Now just after over a year and a half of ownership this is what the car looks like

Parts that are added :
- Ohlins adjustable platform suspensions ( thinking of ditching these soon )
- Polished intake plenum
- Aftermarket 100mm thick intercooler
- GReddy intercooler piping kit
- GReddy suction kit
- Apexi super suction pod filter x 2
- Nismo side skirts and rear pods
- Nismo GT LED tail lights
- Nismo LM GT4 19x10.5"














































Unfortunately this will be the final chapter of the car now I'm concentrating on buying my first house I cant spend anymore money on this car 

Hope you guys like it


----------



## SkylineGTRCy (Dec 14, 2008)

Looks stunning mate really love white r34's and those wheels really turned it over to the dark side:smokin:


----------



## Kadir (Mar 23, 2008)

Wheels make an immense difference..

Nice 34GTR..


----------



## blue34 (Jul 28, 2005)

Very nice, and top choices on all the mods you've done. Engine bay looks great too. Doesn't need any more spending on it!.


----------



## tonigmr2 (Sep 12, 2002)

I am just wondering why I can't see the photos. Hmmn.
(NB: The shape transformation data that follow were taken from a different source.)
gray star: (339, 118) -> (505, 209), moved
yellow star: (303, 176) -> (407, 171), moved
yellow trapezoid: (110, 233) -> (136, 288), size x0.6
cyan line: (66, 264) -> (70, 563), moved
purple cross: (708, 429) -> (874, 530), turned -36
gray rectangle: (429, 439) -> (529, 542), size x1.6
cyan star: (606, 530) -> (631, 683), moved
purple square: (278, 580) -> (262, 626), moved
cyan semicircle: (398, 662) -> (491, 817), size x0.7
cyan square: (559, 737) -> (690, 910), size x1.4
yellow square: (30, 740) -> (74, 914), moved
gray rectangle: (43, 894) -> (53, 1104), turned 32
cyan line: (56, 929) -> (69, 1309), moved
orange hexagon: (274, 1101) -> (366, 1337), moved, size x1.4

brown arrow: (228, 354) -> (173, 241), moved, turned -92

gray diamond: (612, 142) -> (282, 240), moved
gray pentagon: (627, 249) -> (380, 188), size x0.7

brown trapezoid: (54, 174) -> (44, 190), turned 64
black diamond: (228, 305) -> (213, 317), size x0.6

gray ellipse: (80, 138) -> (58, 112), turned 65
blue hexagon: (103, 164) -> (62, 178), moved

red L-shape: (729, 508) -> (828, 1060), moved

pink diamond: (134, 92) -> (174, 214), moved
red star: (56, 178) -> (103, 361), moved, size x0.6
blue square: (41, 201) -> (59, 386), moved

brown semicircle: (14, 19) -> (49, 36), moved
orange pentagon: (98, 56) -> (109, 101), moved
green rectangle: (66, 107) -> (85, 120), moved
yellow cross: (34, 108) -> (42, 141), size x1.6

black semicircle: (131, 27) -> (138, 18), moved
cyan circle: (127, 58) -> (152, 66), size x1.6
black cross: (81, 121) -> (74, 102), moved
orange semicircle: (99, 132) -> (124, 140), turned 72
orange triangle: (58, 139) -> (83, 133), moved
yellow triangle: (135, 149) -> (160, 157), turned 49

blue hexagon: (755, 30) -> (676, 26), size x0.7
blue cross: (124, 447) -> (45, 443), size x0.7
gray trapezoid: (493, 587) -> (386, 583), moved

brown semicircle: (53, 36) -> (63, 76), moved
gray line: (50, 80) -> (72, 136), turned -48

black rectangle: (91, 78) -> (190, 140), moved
Can I ask why you're thinking of ditching the Ohlins?


----------



## Austrian GTR (Oct 28, 2008)

Very nice and decent car :clap:

I love them in white...
... best color IMHO


----------



## Daryl TunerLab (Jun 7, 2008)

Wow, huge difference! The car looks great, you should be happy with that for awhile!


----------



## rb26 (Aug 29, 2004)

A superb looking 34:thumbsup:


Terje.


----------



## *Shane* (Jul 21, 2009)

lovely job mate, very nice


----------



## EvolutionVI (Sep 6, 2005)

Looks very good,nice and clean....reminds @ my last R34 V-SpecII

alex


----------



## frostmotorsport (Aug 10, 2007)

very nice car! you're a wellington boy eh? We should organise a get together with a few other people on here and maybe hook in the SDU guys too.


----------



## SirRolf (Oct 23, 2009)

you don't have to spend more in it.
very good looking gtr - nice mods :thumbsup:


----------



## TuLaLiT (Aug 16, 2008)

Thanks for the kind comments guys 

tonigmr : The Ohlins I got is just too soft for my liking 

frost : I bought it off a guy in welly but the car is reside in auckland now with me


----------



## St3f (Mar 14, 2009)

What a difference. Nice and clean.


----------



## SKYLINE GT-R (Oct 6, 2008)

amazing R34 GTR, i like it, white color + NISMO wheels wooooow

keep it clean


----------